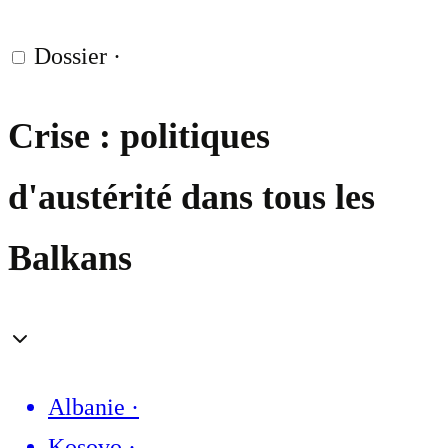
Dossier
·
Crise : politiques
d'austérité dans tous les
Balkans
Albanie
·
Kosovo
·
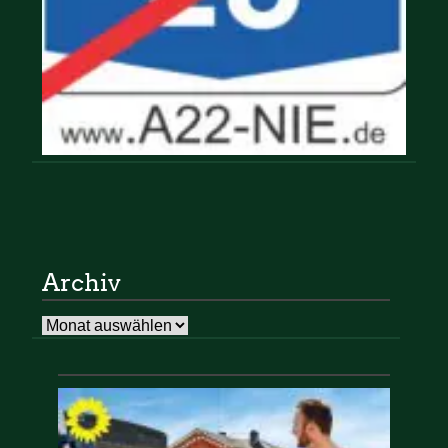
Archiv
Archiv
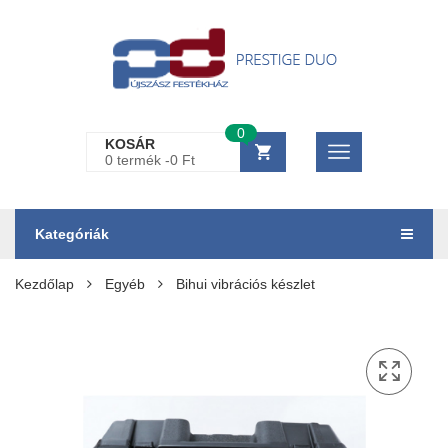
0
KOSÁR
0 termék -
0
Ft
Kategóriák
Kezdőlap
Egyéb
Bihui vibrációs készlet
* * *
**Goal of the exercise**
Print the records above exactly as they stand, but leave out the pictures.

**Solution to this problem**
Dossier
·
Crise : politiques
d'austérité dans tous les
Balkans
Albanie
·
Kosovo
·
Archiv
Archiv
0
KOSÁR
0 termék -
0
Ft
Kategóriák
Kezdőlap
Egyéb
Bihui vibrációs készlet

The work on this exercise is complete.